## Your objective
Write out the full listing, matching it line for line.

--- Records for the task Enclosed Below ---

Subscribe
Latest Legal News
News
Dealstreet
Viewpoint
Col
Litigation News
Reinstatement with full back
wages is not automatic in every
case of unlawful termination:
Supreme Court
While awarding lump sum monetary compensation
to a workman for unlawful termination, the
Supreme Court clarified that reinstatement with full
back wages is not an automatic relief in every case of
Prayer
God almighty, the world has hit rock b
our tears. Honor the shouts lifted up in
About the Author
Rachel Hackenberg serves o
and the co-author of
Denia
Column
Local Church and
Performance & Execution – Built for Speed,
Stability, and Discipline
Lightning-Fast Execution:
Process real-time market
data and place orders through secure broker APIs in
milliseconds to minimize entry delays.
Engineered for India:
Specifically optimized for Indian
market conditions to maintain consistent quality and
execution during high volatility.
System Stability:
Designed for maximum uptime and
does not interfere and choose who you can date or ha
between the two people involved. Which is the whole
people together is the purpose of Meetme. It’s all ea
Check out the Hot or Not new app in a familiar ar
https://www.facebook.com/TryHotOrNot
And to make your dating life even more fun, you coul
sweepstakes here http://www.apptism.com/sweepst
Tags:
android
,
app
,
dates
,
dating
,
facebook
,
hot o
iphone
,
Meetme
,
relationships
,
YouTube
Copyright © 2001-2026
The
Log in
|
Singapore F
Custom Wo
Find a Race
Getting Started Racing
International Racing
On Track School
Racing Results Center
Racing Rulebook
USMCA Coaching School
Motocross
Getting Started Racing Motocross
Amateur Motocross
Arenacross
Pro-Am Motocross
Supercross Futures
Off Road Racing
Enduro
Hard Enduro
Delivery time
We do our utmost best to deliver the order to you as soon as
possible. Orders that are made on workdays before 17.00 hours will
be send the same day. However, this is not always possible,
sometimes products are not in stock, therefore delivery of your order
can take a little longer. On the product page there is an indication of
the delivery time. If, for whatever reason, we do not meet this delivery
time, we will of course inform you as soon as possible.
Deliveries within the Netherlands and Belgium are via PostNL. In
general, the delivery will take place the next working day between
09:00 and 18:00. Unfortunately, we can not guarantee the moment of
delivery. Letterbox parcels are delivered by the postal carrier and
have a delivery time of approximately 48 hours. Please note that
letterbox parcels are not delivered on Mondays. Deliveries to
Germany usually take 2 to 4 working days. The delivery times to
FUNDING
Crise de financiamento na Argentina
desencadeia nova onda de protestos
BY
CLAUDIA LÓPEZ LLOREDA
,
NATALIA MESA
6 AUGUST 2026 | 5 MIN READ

--- End of Enclosed Records for the task ---

## Your solution
Subscribe
Latest Legal News
News
Dealstreet
Viewpoint
Col
Litigation News
Reinstatement with full back
wages is not automatic in every
case of unlawful termination:
Supreme Court
While awarding lump sum monetary compensation
to a workman for unlawful termination, the
Supreme Court clarified that reinstatement with full
back wages is not an automatic relief in every case of
Prayer
God almighty, the world has hit rock b
our tears. Honor the shouts lifted up in
About the Author
Rachel Hackenberg serves o
and the co-author of
Denia
Column
Local Church and
Performance & Execution – Built for Speed,
Stability, and Discipline
Lightning-Fast Execution:
Process real-time market
data and place orders through secure broker APIs in
milliseconds to minimize entry delays.
Engineered for India:
Specifically optimized for Indian
market conditions to maintain consistent quality and
execution during high volatility.
System Stability:
Designed for maximum uptime and
does not interfere and choose who you can date or ha
between the two people involved. Which is the whole
people together is the purpose of Meetme. It’s all ea
Check out the Hot or Not new app in a familiar ar
https://www.facebook.com/TryHotOrNot
And to make your dating life even more fun, you coul
sweepstakes here http://www.apptism.com/sweepst
Tags:
android
,
app
,
dates
,
dating
,
facebook
,
hot o
iphone
,
Meetme
,
relationships
,
YouTube
Copyright © 2001-2026
The
Log in
|
Singapore F
Custom Wo
Find a Race
Getting Started Racing
International Racing
On Track School
Racing Results Center
Racing Rulebook
USMCA Coaching School
Motocross
Getting Started Racing Motocross
Amateur Motocross
Arenacross
Pro-Am Motocross
Supercross Futures
Off Road Racing
Enduro
Hard Enduro
Delivery time
We do our utmost best to deliver the order to you as soon as
possible. Orders that are made on workdays before 17.00 hours will
be send the same day. However, this is not always possible,
sometimes products are not in stock, therefore delivery of your order
can take a little longer. On the product page there is an indication of
the delivery time. If, for whatever reason, we do not meet this delivery
time, we will of course inform you as soon as possible.
Deliveries within the Netherlands and Belgium are via PostNL. In
general, the delivery will take place the next working day between
09:00 and 18:00. Unfortunately, we can not guarantee the moment of
delivery. Letterbox parcels are delivered by the postal carrier and
have a delivery time of approximately 48 hours. Please note that
letterbox parcels are not delivered on Mondays. Deliveries to
Germany usually take 2 to 4 working days. The delivery times to
FUNDING
Crise de financiamento na Argentina
desencadeia nova onda de protestos
BY
CLAUDIA LÓPEZ LLOREDA
,
NATALIA MESA
6 AUGUST 2026 | 5 MIN READ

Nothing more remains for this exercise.